- ABOUT THIS TASK -
Among the lines of the records, count those containing the word "Home", then give the number alone.

(Document layout detection data)
------------------------------------------------------------
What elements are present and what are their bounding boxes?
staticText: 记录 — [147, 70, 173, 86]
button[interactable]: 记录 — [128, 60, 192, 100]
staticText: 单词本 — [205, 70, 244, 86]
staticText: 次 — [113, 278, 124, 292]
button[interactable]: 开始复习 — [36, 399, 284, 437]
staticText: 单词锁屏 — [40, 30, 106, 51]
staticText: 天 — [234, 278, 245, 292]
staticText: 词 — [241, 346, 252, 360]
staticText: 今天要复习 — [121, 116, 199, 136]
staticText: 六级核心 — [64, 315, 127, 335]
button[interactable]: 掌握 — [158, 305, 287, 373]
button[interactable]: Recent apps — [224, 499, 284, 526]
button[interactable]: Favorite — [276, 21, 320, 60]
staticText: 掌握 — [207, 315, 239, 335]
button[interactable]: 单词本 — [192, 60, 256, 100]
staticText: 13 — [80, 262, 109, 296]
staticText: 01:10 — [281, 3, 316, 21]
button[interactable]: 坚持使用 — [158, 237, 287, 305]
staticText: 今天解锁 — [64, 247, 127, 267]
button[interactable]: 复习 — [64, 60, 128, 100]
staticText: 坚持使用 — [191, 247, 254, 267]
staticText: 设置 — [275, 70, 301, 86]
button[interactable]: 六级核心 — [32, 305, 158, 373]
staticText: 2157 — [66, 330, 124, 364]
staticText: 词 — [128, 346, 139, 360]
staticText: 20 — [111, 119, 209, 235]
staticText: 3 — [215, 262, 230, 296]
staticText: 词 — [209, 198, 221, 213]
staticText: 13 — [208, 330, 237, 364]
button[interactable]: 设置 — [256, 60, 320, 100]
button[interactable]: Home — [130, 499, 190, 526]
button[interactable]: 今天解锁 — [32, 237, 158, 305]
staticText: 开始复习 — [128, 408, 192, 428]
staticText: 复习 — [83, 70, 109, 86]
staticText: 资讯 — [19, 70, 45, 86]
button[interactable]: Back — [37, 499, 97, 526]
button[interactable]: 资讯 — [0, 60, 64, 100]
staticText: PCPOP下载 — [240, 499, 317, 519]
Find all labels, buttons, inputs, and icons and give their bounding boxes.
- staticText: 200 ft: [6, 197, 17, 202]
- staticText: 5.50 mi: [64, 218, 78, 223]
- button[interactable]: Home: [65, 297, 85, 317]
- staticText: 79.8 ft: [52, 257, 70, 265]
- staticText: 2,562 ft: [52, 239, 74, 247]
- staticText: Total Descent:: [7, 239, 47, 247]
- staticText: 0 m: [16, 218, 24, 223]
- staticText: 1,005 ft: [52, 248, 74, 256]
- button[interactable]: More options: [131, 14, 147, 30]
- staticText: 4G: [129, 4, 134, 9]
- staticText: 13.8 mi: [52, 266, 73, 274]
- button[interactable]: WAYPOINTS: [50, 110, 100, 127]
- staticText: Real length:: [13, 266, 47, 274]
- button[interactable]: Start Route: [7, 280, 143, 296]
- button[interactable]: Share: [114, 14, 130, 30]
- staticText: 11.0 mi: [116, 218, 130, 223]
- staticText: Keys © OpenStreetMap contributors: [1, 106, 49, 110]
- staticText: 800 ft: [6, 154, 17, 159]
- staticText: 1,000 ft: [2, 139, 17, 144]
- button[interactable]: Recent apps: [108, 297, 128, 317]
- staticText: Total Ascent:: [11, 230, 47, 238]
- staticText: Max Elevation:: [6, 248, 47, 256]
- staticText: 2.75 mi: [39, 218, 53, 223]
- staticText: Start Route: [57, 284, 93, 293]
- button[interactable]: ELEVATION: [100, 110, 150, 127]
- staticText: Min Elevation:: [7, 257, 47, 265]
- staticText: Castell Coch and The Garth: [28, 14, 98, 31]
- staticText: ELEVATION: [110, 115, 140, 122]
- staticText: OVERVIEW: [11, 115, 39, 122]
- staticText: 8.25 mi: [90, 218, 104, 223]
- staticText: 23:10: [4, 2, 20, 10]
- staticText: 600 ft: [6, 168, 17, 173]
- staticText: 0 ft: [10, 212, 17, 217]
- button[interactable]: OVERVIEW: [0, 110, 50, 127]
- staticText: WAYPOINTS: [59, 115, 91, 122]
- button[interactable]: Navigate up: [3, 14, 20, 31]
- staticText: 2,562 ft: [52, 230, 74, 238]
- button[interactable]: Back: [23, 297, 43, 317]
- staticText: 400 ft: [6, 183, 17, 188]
------------------------------------------------------------
- THE COMPLETED TASK -
2